バイアルに、シクロ［Ｐｈｅ−ＮＭｅＧｌｕ−Ｔｙｒ−ＤＴｒｐ−Ｌｙｓ（Ｂｏｃ）−Ｔｈｒ］（６’、４１．８ｍｇ、０．０４３１ｍｍｏｌ）、３−マレイミドプロピルアミンＨＣｌ（３２．９ｍｇ、０．１７２ｍｍｏｌ）、及びＣＯＭＵ（７３．７ｍｇ、０．１７２ｍｍｏｌ）を入れた。ＤＭＦ（１ｍＬ）及びジイソプロピルエチルアミン（０．１０ｍＬ）を添加し、反応物を、３０分間室温で撹拌した。３０分間後に、追加の３−マレイミドプロピルアミンＨＣｌ（３２．９ｍｇ、０．１７２ｍｍｏｌ）及びジイソプロピルエチルアミン（０．１０ｍＬ）を添加し、反応物を、さらに３時間撹拌した。酢酸（０．３０ｍＬ）を添加することにより、反応物を酸性化し、水（１ｍＬ）を添加して、溶液から生じている任意の材料を可溶化した。反応混合物を、分取ＨＰＬＣ（０．１％のＡｃＯＨを含む水中の５％〜７５％のアセトニトリル）で精製して、７’（２５．７ｍｇ、０．０２３３ｍｍｏｌ、収率５４％）を得た。

バイアルに、シクロ［Ｐｈｅ−ＮＭｅＧｌｕ−Ｔｙｒ−ＤＴｒｐ−Ｌｙｓ（Ｂｏｃ）−Ｔｈｒ］（６’、３９．０ｍｇ、０．０４０２ｍｍｏｌ）、Ｓ−Ｔｒｔシステアミン（３８．６ｍｇ、０．１２１ｍｍｏｌ）、及びＴＢＴＵ（３８．８ｍｇ、０．１２１ｍｍｏｌ）を入れた。ＤＭＦ（１．０ｍＬ）及びジイソプロピルエチルアミン（０．１０ｍＬ）を添加し、反応物を、２時間室温で撹拌した。反応混合物を、分取ＨＰＬＣ（０．１％のＡｃＯＨを含む水中の５％〜９５％のアセトニトリル）で精製して、８’（３６．２ｍｇ、０．０２８５ｍｍｏｌ、収率７１％）を得た。

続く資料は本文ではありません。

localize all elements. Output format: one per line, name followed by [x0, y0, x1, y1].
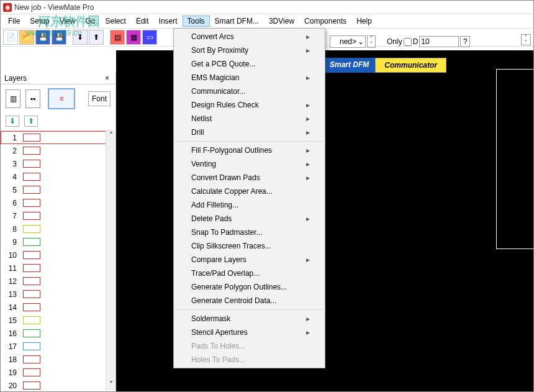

バイアルに、Ｆｍｏｃ−ＳＴｒｔ−システイン（５８５ｍｇ、１．００ｍｍｏｌ）、及びＴＢＴＵ（３３０ｍｇ、１．０３ｍｍｏｌ）を入れた。ＤＭＦ（４ｍＬ）、ｔｅｒｔ−オクチルアミン（０．１７６ｍＬ、１．１０ｍＬ）及びジイソプロピルエチルアミン（０．３０ｍＬ）を添加し、反応物を、１６時間室温で撹拌した。ピペリジン（２ｍＬ）を添加し、反応物を３０分間室温で撹拌し、反応混合物を５０ｇのＣ１８ Ｉｓｃｏカラムに負荷して、０．１％のＡｃＯＨを含む水中の１５％〜８５％のアセトニトリルで溶出させた。精製生成物を、減圧下で乾燥させ、単離生成物を、メタノール（１０ｍＬ）に再溶解させた。１ＮのＨＣｌ（２ｍＬ）を添加し、全ての溶媒を再度減圧下で除去して、Ｓ−トリチルシステインｔｅｒｔ−オクチルアミドＨＣｌ塩（４０１ｍｇ、０．７８４ｍｍｏｌ、収率７８％）を得た。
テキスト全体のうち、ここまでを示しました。